* Action item:
Repeat, exactly and alone, every line from the line that contains "prodeje a montáže, případně" to the end of the entries.

* Working data:
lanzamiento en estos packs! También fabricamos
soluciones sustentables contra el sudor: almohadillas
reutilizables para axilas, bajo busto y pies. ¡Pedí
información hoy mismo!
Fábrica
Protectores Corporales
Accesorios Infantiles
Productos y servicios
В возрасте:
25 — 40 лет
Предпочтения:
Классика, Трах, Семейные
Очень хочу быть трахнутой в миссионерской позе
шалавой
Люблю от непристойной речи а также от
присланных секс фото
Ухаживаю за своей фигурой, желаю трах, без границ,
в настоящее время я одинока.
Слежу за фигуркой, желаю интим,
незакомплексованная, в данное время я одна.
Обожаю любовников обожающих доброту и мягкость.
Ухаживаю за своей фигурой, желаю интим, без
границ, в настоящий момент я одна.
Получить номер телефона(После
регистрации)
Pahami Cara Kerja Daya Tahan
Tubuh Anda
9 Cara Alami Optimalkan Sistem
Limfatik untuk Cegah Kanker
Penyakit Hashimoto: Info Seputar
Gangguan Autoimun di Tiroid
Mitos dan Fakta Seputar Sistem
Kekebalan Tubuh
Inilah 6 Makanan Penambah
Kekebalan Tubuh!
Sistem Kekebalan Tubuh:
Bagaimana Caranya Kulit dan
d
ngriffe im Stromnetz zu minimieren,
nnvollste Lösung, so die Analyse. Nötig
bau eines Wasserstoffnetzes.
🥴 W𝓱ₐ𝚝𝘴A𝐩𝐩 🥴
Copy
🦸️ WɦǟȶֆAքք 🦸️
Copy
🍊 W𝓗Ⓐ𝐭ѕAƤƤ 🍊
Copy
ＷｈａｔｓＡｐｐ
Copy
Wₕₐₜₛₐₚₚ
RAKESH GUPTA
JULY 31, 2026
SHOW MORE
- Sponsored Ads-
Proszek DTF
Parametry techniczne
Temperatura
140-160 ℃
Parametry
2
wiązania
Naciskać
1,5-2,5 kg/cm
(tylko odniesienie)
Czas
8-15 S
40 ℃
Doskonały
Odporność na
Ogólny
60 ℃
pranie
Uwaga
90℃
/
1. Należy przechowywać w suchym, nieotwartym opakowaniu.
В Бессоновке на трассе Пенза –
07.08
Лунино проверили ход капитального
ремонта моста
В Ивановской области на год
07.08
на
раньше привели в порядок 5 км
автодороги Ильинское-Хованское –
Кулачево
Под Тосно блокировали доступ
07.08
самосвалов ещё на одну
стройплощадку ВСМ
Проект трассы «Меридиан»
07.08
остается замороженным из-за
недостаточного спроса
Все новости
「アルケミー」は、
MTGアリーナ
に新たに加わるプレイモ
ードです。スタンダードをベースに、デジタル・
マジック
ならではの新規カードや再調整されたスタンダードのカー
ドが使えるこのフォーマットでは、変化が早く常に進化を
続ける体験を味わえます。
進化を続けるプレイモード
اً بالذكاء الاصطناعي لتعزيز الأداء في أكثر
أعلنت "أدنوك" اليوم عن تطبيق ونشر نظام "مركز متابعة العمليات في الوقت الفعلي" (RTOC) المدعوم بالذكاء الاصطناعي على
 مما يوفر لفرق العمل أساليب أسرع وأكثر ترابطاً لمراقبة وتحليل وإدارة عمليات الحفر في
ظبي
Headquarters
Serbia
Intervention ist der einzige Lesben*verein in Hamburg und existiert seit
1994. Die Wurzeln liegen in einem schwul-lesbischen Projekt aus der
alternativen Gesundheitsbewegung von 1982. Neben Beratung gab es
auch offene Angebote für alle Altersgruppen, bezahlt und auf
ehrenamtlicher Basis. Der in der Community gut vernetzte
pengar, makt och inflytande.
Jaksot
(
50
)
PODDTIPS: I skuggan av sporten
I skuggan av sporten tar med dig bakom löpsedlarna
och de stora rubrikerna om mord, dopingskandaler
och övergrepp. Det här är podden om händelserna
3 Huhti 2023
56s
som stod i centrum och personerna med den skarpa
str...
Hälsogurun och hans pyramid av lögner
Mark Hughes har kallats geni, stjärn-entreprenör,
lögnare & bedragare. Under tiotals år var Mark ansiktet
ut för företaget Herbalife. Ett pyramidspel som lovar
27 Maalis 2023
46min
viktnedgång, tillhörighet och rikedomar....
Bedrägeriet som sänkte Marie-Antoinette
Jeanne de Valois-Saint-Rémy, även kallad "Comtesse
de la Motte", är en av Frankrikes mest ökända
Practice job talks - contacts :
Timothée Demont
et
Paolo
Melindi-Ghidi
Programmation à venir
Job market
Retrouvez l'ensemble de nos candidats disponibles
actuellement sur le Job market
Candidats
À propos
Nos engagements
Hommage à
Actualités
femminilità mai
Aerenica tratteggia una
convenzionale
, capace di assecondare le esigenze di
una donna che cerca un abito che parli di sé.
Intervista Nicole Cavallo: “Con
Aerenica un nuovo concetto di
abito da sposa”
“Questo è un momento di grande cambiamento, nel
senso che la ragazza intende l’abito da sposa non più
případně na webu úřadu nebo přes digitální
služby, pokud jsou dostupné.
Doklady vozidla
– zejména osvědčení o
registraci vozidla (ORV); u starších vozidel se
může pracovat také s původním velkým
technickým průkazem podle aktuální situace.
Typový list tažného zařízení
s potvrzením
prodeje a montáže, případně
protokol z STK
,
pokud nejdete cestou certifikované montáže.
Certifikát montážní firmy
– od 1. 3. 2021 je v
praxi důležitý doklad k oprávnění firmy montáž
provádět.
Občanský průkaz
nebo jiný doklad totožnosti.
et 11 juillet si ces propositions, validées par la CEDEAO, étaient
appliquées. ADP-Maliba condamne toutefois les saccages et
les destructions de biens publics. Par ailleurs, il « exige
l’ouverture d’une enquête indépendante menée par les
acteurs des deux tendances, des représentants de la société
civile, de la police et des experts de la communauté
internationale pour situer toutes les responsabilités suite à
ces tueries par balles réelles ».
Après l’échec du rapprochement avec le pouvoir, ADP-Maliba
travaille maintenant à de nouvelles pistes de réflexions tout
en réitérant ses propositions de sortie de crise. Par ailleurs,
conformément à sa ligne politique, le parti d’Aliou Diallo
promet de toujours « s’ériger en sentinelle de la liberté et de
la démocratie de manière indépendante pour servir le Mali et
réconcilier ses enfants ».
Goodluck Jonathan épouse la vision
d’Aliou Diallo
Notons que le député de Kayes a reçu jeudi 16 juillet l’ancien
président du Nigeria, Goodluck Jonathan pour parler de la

* Exercise result:
prodeje a montáže, případně
protokol z STK
,
pokud nejdete cestou certifikované montáže.
Certifikát montážní firmy
– od 1. 3. 2021 je v
praxi důležitý doklad k oprávnění firmy montáž
provádět.
Občanský průkaz
nebo jiný doklad totožnosti.
et 11 juillet si ces propositions, validées par la CEDEAO, étaient
appliquées. ADP-Maliba condamne toutefois les saccages et
les destructions de biens publics. Par ailleurs, il « exige
l’ouverture d’une enquête indépendante menée par les
acteurs des deux tendances, des représentants de la société
civile, de la police et des experts de la communauté
internationale pour situer toutes les responsabilités suite à
ces tueries par balles réelles ».
Après l’échec du rapprochement avec le pouvoir, ADP-Maliba
travaille maintenant à de nouvelles pistes de réflexions tout
en réitérant ses propositions de sortie de crise. Par ailleurs,
conformément à sa ligne politique, le parti d’Aliou Diallo
promet de toujours « s’ériger en sentinelle de la liberté et de
la démocratie de manière indépendante pour servir le Mali et
réconcilier ses enfants ».
Goodluck Jonathan épouse la vision
d’Aliou Diallo
Notons que le député de Kayes a reçu jeudi 16 juillet l’ancien
président du Nigeria, Goodluck Jonathan pour parler de la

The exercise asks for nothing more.